Pour illustrer cette subtilité théologique je donnerais l’exemple du divorce : « parmi les choses que Dieu a rendues licites – tout en Lui étant la plus détestable – il y a le divorce », nous dit un hadîth. Ce qui signifie que la loi ne reflète pas forcément l’idéal conforme au Vouloir divin. Et que la réalité impose parfois des concessions réalistes.
Dès lors, confondre systématiquement la norme coranique avec un vouloir absolu de Dieu qui aurait approuvé les situations et la condition des hommes et des femmes d’alors est une erreur théologique et de conséquence grave.
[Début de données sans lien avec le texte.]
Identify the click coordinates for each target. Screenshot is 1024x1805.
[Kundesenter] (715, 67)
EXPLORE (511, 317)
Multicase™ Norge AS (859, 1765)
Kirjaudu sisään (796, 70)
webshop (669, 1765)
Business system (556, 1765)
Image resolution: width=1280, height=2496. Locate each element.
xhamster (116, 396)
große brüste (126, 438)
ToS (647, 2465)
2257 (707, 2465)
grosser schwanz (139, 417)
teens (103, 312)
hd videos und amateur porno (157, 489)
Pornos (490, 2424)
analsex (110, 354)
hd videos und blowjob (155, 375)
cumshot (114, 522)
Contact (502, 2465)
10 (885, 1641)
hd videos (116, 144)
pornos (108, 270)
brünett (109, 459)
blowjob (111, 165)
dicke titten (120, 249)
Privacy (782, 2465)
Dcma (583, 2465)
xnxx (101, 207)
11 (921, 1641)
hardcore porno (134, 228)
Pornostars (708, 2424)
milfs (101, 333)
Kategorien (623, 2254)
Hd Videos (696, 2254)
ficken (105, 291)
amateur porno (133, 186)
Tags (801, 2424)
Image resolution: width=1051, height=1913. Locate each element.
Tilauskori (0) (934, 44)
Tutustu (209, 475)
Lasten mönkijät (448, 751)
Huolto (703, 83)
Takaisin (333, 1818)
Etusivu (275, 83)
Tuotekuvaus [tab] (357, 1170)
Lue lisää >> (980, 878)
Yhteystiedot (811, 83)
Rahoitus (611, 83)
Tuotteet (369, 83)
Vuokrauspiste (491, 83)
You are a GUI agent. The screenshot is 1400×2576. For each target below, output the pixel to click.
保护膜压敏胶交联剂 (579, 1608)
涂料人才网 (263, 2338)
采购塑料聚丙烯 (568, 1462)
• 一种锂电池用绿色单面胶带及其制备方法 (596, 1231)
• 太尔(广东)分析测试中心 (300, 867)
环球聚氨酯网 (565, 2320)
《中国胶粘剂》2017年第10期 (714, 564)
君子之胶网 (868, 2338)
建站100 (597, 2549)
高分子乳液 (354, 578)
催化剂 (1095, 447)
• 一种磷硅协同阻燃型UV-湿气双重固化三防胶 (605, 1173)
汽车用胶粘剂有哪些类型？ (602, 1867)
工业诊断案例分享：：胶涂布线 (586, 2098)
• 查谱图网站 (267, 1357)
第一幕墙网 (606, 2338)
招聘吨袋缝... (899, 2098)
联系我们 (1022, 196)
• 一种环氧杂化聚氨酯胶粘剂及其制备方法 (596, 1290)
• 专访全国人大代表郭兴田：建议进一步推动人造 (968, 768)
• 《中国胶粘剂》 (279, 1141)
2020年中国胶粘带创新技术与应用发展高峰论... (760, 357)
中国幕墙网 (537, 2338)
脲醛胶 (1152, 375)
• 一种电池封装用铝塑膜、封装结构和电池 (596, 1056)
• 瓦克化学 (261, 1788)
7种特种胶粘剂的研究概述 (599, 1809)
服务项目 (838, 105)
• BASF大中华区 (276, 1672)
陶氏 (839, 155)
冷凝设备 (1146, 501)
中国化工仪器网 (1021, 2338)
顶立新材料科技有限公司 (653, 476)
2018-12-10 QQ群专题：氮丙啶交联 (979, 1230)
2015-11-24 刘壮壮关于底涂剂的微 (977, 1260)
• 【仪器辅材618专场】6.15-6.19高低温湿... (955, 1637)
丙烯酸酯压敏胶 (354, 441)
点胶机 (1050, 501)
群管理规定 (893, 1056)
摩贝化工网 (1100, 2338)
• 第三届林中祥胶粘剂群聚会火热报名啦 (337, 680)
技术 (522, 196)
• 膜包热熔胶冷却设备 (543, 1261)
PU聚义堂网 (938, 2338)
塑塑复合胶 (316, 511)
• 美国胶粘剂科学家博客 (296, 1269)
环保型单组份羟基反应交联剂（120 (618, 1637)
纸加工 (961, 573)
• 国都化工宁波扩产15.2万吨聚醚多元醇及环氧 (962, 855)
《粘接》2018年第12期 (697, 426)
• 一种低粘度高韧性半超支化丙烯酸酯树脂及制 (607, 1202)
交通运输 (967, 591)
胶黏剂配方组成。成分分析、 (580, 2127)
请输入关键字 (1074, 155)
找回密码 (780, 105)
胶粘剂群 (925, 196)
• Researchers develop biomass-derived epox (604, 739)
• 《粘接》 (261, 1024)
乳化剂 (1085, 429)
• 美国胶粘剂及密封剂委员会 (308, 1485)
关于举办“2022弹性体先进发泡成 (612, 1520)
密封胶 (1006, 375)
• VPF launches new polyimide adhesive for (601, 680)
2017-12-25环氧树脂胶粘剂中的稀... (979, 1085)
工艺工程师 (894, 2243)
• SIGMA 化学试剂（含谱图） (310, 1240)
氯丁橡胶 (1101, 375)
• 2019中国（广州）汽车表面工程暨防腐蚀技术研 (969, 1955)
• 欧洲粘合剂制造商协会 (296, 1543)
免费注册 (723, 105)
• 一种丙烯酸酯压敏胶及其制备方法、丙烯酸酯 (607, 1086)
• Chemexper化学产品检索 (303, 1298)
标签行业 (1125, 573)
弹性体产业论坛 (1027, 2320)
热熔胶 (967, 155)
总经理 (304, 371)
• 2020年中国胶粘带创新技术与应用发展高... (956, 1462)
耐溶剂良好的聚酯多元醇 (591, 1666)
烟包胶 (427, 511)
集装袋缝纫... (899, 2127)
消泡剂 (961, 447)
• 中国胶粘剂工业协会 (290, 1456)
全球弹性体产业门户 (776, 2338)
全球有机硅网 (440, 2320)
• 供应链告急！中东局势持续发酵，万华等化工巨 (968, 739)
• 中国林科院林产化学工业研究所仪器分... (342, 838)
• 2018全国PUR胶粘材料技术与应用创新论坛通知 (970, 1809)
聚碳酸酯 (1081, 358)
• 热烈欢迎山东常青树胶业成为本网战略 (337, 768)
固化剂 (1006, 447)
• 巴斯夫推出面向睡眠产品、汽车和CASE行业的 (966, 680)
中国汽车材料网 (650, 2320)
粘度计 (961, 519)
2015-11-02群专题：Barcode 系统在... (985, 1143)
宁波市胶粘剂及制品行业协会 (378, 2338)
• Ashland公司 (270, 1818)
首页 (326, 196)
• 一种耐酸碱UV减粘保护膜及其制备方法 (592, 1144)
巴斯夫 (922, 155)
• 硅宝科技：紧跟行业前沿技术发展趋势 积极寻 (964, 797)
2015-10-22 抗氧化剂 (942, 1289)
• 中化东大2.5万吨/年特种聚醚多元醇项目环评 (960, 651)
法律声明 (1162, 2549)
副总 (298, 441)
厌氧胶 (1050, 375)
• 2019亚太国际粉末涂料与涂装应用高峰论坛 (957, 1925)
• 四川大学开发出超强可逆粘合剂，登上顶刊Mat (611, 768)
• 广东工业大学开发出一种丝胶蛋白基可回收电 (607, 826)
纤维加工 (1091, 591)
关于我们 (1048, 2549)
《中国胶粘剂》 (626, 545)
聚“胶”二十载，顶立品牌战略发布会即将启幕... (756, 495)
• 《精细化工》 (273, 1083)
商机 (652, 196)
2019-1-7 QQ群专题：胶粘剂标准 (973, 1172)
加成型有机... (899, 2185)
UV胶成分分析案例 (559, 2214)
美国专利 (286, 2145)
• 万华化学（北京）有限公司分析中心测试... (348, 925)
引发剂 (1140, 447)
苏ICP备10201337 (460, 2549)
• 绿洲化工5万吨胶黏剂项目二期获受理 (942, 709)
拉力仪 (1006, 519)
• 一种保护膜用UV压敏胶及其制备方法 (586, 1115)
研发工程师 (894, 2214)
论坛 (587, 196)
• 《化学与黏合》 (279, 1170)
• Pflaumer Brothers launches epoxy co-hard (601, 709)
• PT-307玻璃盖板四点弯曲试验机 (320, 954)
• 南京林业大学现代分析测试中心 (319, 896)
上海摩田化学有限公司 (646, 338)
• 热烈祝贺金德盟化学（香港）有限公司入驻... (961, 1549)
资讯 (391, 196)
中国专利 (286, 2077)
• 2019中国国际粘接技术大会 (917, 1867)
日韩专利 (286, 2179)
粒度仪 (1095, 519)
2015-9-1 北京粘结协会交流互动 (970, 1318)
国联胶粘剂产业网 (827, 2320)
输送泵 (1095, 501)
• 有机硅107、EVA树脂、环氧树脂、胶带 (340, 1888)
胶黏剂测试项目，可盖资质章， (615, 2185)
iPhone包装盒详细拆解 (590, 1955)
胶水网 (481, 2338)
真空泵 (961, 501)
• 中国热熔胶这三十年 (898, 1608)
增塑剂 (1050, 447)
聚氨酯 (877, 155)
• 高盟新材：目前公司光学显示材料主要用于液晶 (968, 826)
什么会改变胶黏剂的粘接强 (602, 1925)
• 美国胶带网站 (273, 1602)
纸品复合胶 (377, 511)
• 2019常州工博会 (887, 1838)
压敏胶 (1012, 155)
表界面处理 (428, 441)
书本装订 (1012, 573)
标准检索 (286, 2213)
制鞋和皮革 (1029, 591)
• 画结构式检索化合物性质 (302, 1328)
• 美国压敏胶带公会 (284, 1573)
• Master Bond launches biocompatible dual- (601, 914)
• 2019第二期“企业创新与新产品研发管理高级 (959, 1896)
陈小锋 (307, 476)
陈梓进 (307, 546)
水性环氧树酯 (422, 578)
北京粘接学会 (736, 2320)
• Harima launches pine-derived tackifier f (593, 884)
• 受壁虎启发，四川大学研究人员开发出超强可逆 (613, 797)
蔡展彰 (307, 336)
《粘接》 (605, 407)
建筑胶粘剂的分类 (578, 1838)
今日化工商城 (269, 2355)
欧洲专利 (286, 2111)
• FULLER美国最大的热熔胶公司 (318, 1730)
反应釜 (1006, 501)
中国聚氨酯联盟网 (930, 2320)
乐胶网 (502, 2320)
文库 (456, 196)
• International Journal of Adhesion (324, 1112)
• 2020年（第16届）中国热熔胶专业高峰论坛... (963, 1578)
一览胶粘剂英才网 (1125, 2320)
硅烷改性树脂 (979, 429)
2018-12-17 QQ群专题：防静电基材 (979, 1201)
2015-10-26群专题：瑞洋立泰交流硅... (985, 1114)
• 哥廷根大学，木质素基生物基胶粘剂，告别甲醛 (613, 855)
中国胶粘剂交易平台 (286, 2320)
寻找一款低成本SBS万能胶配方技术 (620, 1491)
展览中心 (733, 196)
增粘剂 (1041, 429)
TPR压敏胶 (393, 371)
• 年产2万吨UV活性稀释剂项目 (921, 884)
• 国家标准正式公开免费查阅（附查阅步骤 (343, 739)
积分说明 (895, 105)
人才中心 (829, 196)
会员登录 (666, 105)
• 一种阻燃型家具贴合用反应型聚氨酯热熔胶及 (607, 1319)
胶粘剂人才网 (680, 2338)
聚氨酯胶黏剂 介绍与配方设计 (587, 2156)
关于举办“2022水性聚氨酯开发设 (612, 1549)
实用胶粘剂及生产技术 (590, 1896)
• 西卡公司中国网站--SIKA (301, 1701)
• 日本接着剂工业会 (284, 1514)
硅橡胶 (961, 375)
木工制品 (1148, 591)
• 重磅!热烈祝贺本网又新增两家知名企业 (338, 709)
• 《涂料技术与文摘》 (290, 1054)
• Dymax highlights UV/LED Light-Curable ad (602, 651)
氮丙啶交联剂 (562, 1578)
Il s’agit tout simplement d’une prise en considération d’un modèle anthropologique et non sa canonisation. Le procédé intégriste, lui, consiste à vouloir reproduire la société de l’époque du Prophète – ce qui est impossible – pour lui appliquer à la lettre les enseignements du Coran, à supposer que la lettre du Coran fut un jour appliquée totalement même à cette époque.
Pour exprimer cette problématique générale en métaphore galénique nous pourrions dire que le propre de l’intégrisme, le mal qui guette notre siècle, est de confondre le principe actif des enseignements du Coran avec ses excipients et ses adjuvants culturels du moment coranique qui sans lesquels le message coranique ne saurait être audible et recevable pour le contexte de la Révélation. Au lieu de reproduire l’esprit et la méthodologie du Coran pour le traduire sous une forme nouvelle et contemporaine cette forme d’intégrisme veut reproduire un contexte abrogé par l’histoire pour lui faire correspondre la lettre du Coran. L’origine de cette inversion de procédé d’interprétation des Textes est dû à une posture nostalgique et passéiste, un malaise qu’éprouvent d’aucuns à l’égard de leur époque, mal installés dans leur monde.